What you should do:
Give back all of the data exactly.

[Saved entries]
########################################
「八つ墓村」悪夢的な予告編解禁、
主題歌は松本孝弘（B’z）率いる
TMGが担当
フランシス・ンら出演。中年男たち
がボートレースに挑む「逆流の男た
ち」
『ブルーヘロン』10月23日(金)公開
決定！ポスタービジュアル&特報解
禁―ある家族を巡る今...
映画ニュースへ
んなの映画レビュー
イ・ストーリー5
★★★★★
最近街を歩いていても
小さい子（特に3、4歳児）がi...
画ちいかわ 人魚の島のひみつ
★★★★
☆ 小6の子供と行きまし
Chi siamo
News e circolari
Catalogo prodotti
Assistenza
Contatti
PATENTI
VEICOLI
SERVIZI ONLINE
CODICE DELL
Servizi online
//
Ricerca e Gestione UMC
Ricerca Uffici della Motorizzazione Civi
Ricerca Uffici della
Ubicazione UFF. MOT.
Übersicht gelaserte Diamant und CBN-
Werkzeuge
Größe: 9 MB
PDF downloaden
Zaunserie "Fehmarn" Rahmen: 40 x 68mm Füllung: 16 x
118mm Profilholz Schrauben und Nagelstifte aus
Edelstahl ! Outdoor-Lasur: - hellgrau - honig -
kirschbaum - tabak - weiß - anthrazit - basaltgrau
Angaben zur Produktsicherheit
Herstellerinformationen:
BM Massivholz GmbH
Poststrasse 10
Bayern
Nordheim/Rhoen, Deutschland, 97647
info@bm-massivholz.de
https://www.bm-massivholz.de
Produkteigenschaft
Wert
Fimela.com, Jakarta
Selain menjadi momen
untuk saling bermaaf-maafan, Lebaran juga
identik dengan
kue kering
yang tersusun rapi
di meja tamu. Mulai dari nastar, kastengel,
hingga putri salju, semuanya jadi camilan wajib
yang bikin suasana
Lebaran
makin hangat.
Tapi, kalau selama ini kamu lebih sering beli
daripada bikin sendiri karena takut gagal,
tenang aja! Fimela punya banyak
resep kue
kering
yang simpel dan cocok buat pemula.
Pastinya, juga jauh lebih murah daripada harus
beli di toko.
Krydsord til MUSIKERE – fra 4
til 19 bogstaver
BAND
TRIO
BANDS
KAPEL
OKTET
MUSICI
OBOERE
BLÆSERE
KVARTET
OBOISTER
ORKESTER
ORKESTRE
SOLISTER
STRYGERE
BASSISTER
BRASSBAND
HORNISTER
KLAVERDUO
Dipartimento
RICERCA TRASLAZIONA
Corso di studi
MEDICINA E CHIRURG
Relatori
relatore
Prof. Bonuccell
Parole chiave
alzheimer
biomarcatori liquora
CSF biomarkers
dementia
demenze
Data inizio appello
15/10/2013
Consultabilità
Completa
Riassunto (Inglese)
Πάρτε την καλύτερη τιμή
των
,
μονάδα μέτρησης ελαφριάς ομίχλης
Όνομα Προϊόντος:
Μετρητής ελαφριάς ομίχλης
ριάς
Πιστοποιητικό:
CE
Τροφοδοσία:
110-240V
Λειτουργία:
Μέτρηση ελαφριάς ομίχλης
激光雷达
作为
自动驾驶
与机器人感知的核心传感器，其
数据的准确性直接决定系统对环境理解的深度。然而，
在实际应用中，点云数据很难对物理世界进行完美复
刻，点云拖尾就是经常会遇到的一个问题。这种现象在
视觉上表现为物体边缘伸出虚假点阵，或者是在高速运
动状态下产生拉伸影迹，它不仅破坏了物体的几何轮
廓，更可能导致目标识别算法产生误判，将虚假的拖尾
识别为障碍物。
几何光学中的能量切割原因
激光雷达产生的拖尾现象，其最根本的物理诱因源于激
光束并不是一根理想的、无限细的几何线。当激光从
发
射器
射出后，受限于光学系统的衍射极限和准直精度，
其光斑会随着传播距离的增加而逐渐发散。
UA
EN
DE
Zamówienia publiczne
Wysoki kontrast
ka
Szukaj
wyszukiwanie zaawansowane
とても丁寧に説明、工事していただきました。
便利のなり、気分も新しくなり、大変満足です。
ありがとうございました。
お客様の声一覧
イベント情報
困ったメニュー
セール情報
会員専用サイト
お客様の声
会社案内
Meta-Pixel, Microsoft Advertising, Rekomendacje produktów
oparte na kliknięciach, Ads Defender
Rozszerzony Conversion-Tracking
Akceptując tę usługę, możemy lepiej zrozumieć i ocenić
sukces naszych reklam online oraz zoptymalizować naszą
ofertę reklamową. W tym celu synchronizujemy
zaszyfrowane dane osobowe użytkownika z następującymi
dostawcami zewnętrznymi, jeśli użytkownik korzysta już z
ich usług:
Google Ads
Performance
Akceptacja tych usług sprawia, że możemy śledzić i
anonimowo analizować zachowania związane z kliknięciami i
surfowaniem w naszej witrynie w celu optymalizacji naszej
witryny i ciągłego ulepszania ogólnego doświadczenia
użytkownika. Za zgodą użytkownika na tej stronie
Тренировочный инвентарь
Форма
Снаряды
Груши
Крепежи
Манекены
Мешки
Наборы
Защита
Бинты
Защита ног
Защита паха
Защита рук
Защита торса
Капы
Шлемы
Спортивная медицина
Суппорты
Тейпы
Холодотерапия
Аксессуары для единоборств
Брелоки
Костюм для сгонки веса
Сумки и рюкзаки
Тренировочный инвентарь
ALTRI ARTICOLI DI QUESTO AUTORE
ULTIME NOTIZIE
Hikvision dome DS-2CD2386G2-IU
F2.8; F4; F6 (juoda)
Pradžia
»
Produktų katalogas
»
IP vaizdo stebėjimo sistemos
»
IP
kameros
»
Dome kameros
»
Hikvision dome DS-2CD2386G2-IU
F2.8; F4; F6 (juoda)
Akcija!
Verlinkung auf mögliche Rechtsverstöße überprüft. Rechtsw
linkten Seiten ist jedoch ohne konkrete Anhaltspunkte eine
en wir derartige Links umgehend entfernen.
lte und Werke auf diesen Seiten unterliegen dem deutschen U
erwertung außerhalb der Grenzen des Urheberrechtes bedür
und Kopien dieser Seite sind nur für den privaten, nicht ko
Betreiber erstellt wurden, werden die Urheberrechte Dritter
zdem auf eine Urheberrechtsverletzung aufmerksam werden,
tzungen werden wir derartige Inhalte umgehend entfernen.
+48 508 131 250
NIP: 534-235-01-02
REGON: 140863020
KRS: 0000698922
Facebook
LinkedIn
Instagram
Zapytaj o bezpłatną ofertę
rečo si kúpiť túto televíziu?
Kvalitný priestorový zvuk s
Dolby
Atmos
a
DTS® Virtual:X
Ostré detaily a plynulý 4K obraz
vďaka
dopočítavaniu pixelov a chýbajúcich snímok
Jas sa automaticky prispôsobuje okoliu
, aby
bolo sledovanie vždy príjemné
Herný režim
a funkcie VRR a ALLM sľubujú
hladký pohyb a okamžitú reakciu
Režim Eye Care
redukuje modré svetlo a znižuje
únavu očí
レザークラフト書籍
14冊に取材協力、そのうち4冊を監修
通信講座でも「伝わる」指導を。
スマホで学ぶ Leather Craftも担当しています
########################################
Solution to this problem:
「八つ墓村」悪夢的な予告編解禁、
主題歌は松本孝弘（B’z）率いる
TMGが担当
フランシス・ンら出演。中年男たち
がボートレースに挑む「逆流の男た
ち」
『ブルーヘロン』10月23日(金)公開
決定！ポスタービジュアル&特報解
禁―ある家族を巡る今...
映画ニュースへ
んなの映画レビュー
イ・ストーリー5
★★★★★
最近街を歩いていても
小さい子（特に3、4歳児）がi...
画ちいかわ 人魚の島のひみつ
★★★★
☆ 小6の子供と行きまし
Chi siamo
News e circolari
Catalogo prodotti
Assistenza
Contatti
PATENTI
VEICOLI
SERVIZI ONLINE
CODICE DELL
Servizi online
//
Ricerca e Gestione UMC
Ricerca Uffici della Motorizzazione Civi
Ricerca Uffici della
Ubicazione UFF. MOT.
Übersicht gelaserte Diamant und CBN-
Werkzeuge
Größe: 9 MB
PDF downloaden
Zaunserie "Fehmarn" Rahmen: 40 x 68mm Füllung: 16 x
118mm Profilholz Schrauben und Nagelstifte aus
Edelstahl ! Outdoor-Lasur: - hellgrau - honig -
kirschbaum - tabak - weiß - anthrazit - basaltgrau
Angaben zur Produktsicherheit
Herstellerinformationen:
BM Massivholz GmbH
Poststrasse 10
Bayern
Nordheim/Rhoen, Deutschland, 97647
info@bm-massivholz.de
https://www.bm-massivholz.de
Produkteigenschaft
Wert
Fimela.com, Jakarta
Selain menjadi momen
untuk saling bermaaf-maafan, Lebaran juga
identik dengan
kue kering
yang tersusun rapi
di meja tamu. Mulai dari nastar, kastengel,
hingga putri salju, semuanya jadi camilan wajib
yang bikin suasana
Lebaran
makin hangat.
Tapi, kalau selama ini kamu lebih sering beli
daripada bikin sendiri karena takut gagal,
tenang aja! Fimela punya banyak
resep kue
kering
yang simpel dan cocok buat pemula.
Pastinya, juga jauh lebih murah daripada harus
beli di toko.
Krydsord til MUSIKERE – fra 4
til 19 bogstaver
BAND
TRIO
BANDS
KAPEL
OKTET
MUSICI
OBOERE
BLÆSERE
KVARTET
OBOISTER
ORKESTER
ORKESTRE
SOLISTER
STRYGERE
BASSISTER
BRASSBAND
HORNISTER
KLAVERDUO
Dipartimento
RICERCA TRASLAZIONA
Corso di studi
MEDICINA E CHIRURG
Relatori
relatore
Prof. Bonuccell
Parole chiave
alzheimer
biomarcatori liquora
CSF biomarkers
dementia
demenze
Data inizio appello
15/10/2013
Consultabilità
Completa
Riassunto (Inglese)
Πάρτε την καλύτερη τιμή
των
,
μονάδα μέτρησης ελαφριάς ομίχλης
Όνομα Προϊόντος:
Μετρητής ελαφριάς ομίχλης
ριάς
Πιστοποιητικό:
CE
Τροφοδοσία:
110-240V
Λειτουργία:
Μέτρηση ελαφριάς ομίχλης
激光雷达
作为
自动驾驶
与机器人感知的核心传感器，其
数据的准确性直接决定系统对环境理解的深度。然而，
在实际应用中，点云数据很难对物理世界进行完美复
刻，点云拖尾就是经常会遇到的一个问题。这种现象在
视觉上表现为物体边缘伸出虚假点阵，或者是在高速运
动状态下产生拉伸影迹，它不仅破坏了物体的几何轮
廓，更可能导致目标识别算法产生误判，将虚假的拖尾
识别为障碍物。
几何光学中的能量切割原因
激光雷达产生的拖尾现象，其最根本的物理诱因源于激
光束并不是一根理想的、无限细的几何线。当激光从
发
射器
射出后，受限于光学系统的衍射极限和准直精度，
其光斑会随着传播距离的增加而逐渐发散。
UA
EN
DE
Zamówienia publiczne
Wysoki kontrast
ka
Szukaj
wyszukiwanie zaawansowane
とても丁寧に説明、工事していただきました。
便利のなり、気分も新しくなり、大変満足です。
ありがとうございました。
お客様の声一覧
イベント情報
困ったメニュー
セール情報
会員専用サイト
お客様の声
会社案内
Meta-Pixel, Microsoft Advertising, Rekomendacje produktów
oparte na kliknięciach, Ads Defender
Rozszerzony Conversion-Tracking
Akceptując tę usługę, możemy lepiej zrozumieć i ocenić
sukces naszych reklam online oraz zoptymalizować naszą
ofertę reklamową. W tym celu synchronizujemy
zaszyfrowane dane osobowe użytkownika z następującymi
dostawcami zewnętrznymi, jeśli użytkownik korzysta już z
ich usług:
Google Ads
Performance
Akceptacja tych usług sprawia, że możemy śledzić i
anonimowo analizować zachowania związane z kliknięciami i
surfowaniem w naszej witrynie w celu optymalizacji naszej
witryny i ciągłego ulepszania ogólnego doświadczenia
użytkownika. Za zgodą użytkownika na tej stronie
Тренировочный инвентарь
Форма
Снаряды
Груши
Крепежи
Манекены
Мешки
Наборы
Защита
Бинты
Защита ног
Защита паха
Защита рук
Защита торса
Капы
Шлемы
Спортивная медицина
Суппорты
Тейпы
Холодотерапия
Аксессуары для единоборств
Брелоки
Костюм для сгонки веса
Сумки и рюкзаки
Тренировочный инвентарь
ALTRI ARTICOLI DI QUESTO AUTORE
ULTIME NOTIZIE
Hikvision dome DS-2CD2386G2-IU
F2.8; F4; F6 (juoda)
Pradžia
»
Produktų katalogas
»
IP vaizdo stebėjimo sistemos
»
IP
kameros
»
Dome kameros
»
Hikvision dome DS-2CD2386G2-IU
F2.8; F4; F6 (juoda)
Akcija!
Verlinkung auf mögliche Rechtsverstöße überprüft. Rechtsw
linkten Seiten ist jedoch ohne konkrete Anhaltspunkte eine
en wir derartige Links umgehend entfernen.
lte und Werke auf diesen Seiten unterliegen dem deutschen U
erwertung außerhalb der Grenzen des Urheberrechtes bedür
und Kopien dieser Seite sind nur für den privaten, nicht ko
Betreiber erstellt wurden, werden die Urheberrechte Dritter
zdem auf eine Urheberrechtsverletzung aufmerksam werden,
tzungen werden wir derartige Inhalte umgehend entfernen.
+48 508 131 250
NIP: 534-235-01-02
REGON: 140863020
KRS: 0000698922
Facebook
LinkedIn
Instagram
Zapytaj o bezpłatną ofertę
rečo si kúpiť túto televíziu?
Kvalitný priestorový zvuk s
Dolby
Atmos
a
DTS® Virtual:X
Ostré detaily a plynulý 4K obraz
vďaka
dopočítavaniu pixelov a chýbajúcich snímok
Jas sa automaticky prispôsobuje okoliu
, aby
bolo sledovanie vždy príjemné
Herný režim
a funkcie VRR a ALLM sľubujú
hladký pohyb a okamžitú reakciu
Režim Eye Care
redukuje modré svetlo a znižuje
únavu očí
レザークラフト書籍
14冊に取材協力、そのうち4冊を監修
通信講座でも「伝わる」指導を。
スマホで学ぶ Leather Craftも担当しています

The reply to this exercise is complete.